Spin-Orbit Scattering and Quantum Metallicity in Ultra-Thin Be Films

TL;DR

This study investigates how spin-orbit scattering influences the quantum metallic state in ultra-thin beryllium films, revealing that strong SOS suppresses the quantum metal phase at accessible magnetic fields.

Contribution

It demonstrates controlled introduction of spin-orbit scattering in Be films and shows its effect on the quantum metal phase in low-temperature magnetotransport.

Findings

Pure Be films show a quantum metal phase with R > R_Q and negative MR.

Adding Au to induce SOS diminishes the negative MR and the quantum metal phase.

Strong SOS shifts the quantum metal phase to higher magnetic fields beyond typical laboratory capabilities.

Abstract

We compare and contrast the low temperature magnetotransport properties of ultra-thin, insulating, Be films with and without spin-orbit scattering (SOS).

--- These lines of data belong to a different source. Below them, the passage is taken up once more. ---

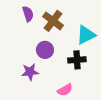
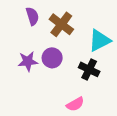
black cross: (77, 60) -> (89, 69), turned 30
purple star: (30, 72) -> (28, 61), moved

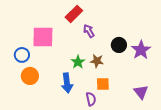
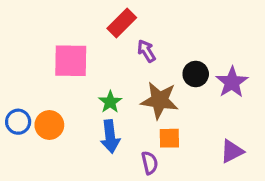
blue circle: (22, 55) -> (18, 122), moved
brown star: (97, 61) -> (160, 100), size x1.6
green star: (78, 62) -> (110, 102), moved
purple triangle: (141, 92) -> (232, 151), turned 42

Beryllium films have very little intrinsic SOS, but by "dusting" them with sub-monolayer coverages of Au, one can introduce a well controlled SOS rate. Pure Be films with sheet resistance R >R_Q exhibit a low-temperature negative magnetoresistance (MR) that saturates to the quantum resistance R_Q = h/e^2. This high-field quantum metal phase is believed to represent a new ground state of the system. In contrast, the corresponding negative MR in Be/Au films is greatly diminished, suggesting that, in the presence of strong SOS, the quantum metal phase can only be reached at field scales well beyond those typically available in a low temperature laboratory.